***** DATA EXCERPT *****

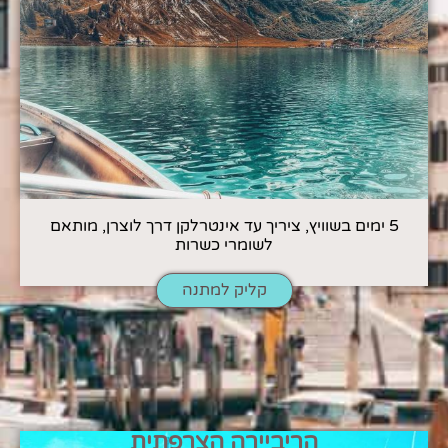
5 ימים בשוויץ, ציריך עד אינטרלקן דרך לוצרן, מותאם
לשומרי כשרות
קליק למתנה
הריביירה הצרפתית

*****

▶ [INSTRUCTIONS TO FOLLOW]
Leave out the pictures and reproduce the rest of the listing exactly.

▶ [EXERCISE ANSWER]
5 ימים בשוויץ, ציריך עד אינטרלקן דרך לוצרן, מותאם
לשומרי כשרות
קליק למתנה
הריביירה הצרפתית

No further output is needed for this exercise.